GIS Evangelist Tom McConnell Takes the Road Less Traveled

Tom McConnell

Tom McConnell

This article is part of an ongoing series honoring individuals who have made a difference in the world by applying a GIS solution to conservation or community challenges. Since these unique individuals have been selected for their innovations or special achievements, the series is appropriately named GIS Heroes. Esri recognizes Tom McConnell as a GIS hero.

In 1987, Tom McConnell, Operations Research manager with the Ford Motor Company, was in Los Angeles, California, on a business trip. Late one Sunday evening, he was reading a local newspaper and noticed an article about Esri and the User Conference it would soon be staging. McConnell impulsively called the company telephone number, hoping to get a recorded message providing details about the conference. It was 11:00 p.m., and Jack Dangermond, Esri president, answered the telephone and immediately urged McConnell to attend the conference, which he did. Thus began McConnell's second career—GIS evangelist.

Shortly thereafter, McConnell encouraged fellow Detroit resident and high school science teacher Randy Raymond to apply for an Esri education license for his school. Later, they worked together to find paid internship opportunities for Raymond's urban environmental studies class, convincing the marketing research manager at Ford to fund a class project analyzing the future automotive market potential in India, China, and Brazil.

Mapping transportation in Rwanda was among McConnell's projects during his volunteer work.
Mapping springs in Rwanda was among McConnell's projects during his volunteer work.
Mapping tree density in Rwanda was among McConnell's projects during his volunteer work.

Mapping transportation, springs, and tree density in Rwanda was among McConnell's projects during his volunteer work.

After nearly 25 years at Ford, McConnell began looking for new challenges. "I moved to Tucson and joined a GIS consulting firm, Global Systems Modeling Ltd., and worked as a consultant and marketing manager for several years," says McConnell. "When I decided to reduce my work hours, I switched to teaching GIS as an Esri authorized instructor."

As a GIS educator, McConnell's interests soon turned to volunteer work, particularly in Africa. In 2003, the International Executive Service Corps (IESC) supported his trip to Rwanda, where McConnell worked with others to create a site selection model for coffee washing stations. Ninety percent of Rwanda's population is involved in agriculture, and coffee is one of its primary crops. The next year, he returned to Rwanda under IESC sponsorship to develop a cluster analysis exploring regional marketing designations for coffee branding.

In 2007, Dangermond was invited to visit Rwanda and subsequently awarded the nation a countrywide education site license from Esri. McConnell returned to Rwanda once again, this time joining Stefan Kappeler and Martina Forster of Esri Deutschland GmbH to negotiate a memorandum of understanding with the country's Ministry of Education to establish a GIS program for all 1,500 secondary schools in the country. He also worked with staff at the Centre for GIS and Remote Sensing at the National University of Rwanda (CGIS-NUR) to develop an implementation plan for the site license. CGIS-NUR later received a Special Achievement in GIS Award for this work, which was presented at the Esri International User Conference.

"I believe there is a great need for educational research to support the use of GIS in schools," says McConnell. "This is a substantial challenge because few teachers have the resources to even begin using GIS, much less the opportunity and skills to conduct the kind of randomized controlled experiments that can quantify the value of GIS. This is an area where our universities should be investing, but that means funding is needed, and the only likely source is federal, which is currently focused elsewhere."

McConnell believes that GIS can enhance K–12 science education by helping teachers explain concepts that are challenging for their students. "The exploration should be left to the student as much as possible so inquiry-based learning is enabled," says McConnell. "Experimentation should be encouraged, but sound science is essential.

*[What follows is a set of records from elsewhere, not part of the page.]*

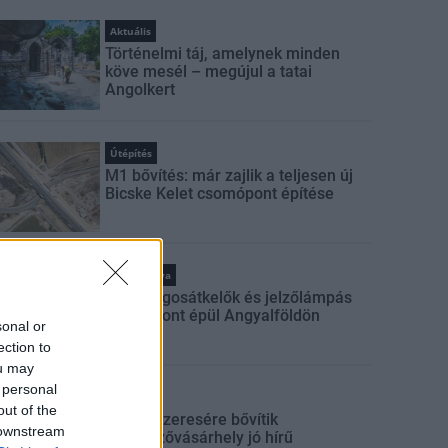
Aktuális
Történelmi táj, amelynek minden
köve mesél – megújul a tatai
Angolkert
Útépítés
M1 bővítés: már zajlik a teljesen új
Bicske Kelet csomópont építése
Kötött pálya
Új gyalogosátkelők és jelzőlámpás
csomópont épül Angyalföldön
sonal or
ection to
ou may
 personal
Mi épül?
out of the
Másfélszeresére bővítik
 downstream
Hódmezővásárhely jó hírű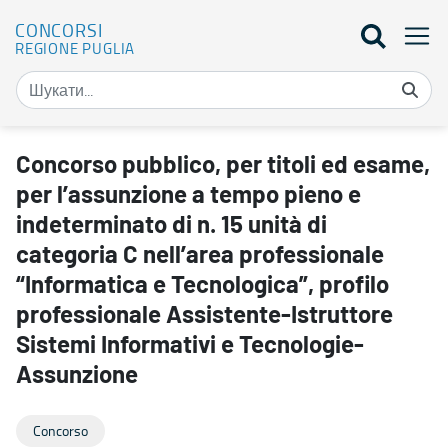
CONCORSI
REGIONE PUGLIA
Concorso pubblico, per titoli ed esame, per l’assunzione a tempo pi
Concorso pubblico, per titoli ed esame,
per l’assunzione a tempo pieno e
indeterminato di n. 15 unità di
categoria C nell’area professionale
“Informatica e Tecnologica”, profilo
professionale Assistente-Istruttore
Sistemi Informativi e Tecnologie-
Assunzione
Concorso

There should be an emphasis on data exploration, hypothesis formation, prediction, testing, and analysis."

Trekking through Rwanda.
Trekking through Rwanda.

Trekking through Rwanda.

McConnell sees many applications in biology in which GIS could play a critical part of K–12 instruction, including habitat studies, species distribution, and conservation planning. "It would be fun to look at evolutionary biodiversity in terms of spatial isolating mechanisms such as sky islands, seas, and mountain ranges," says McConnell. "I think neglected subjects that would benefit from including GIS as part of the instruction are in sociology and history. The availability of good online data and geospatial statistical tools looks highly promising as a way to change that. Story maps provide an excellent template for structuring student work."

Looking to the future, McConnell indicates that GIS will play an important role in preparing students for a new and different world. "The key skills needed for success will increasingly depend on problem definition, problem solving, and the ability to manage these two," says McConnell. "GIS is superbly suited to aid in developing and honing these skills. A major impediment to this development is the current political focus on testing, which has caused a narrowing of curriculum and a restriction in the flexibility good teachers need."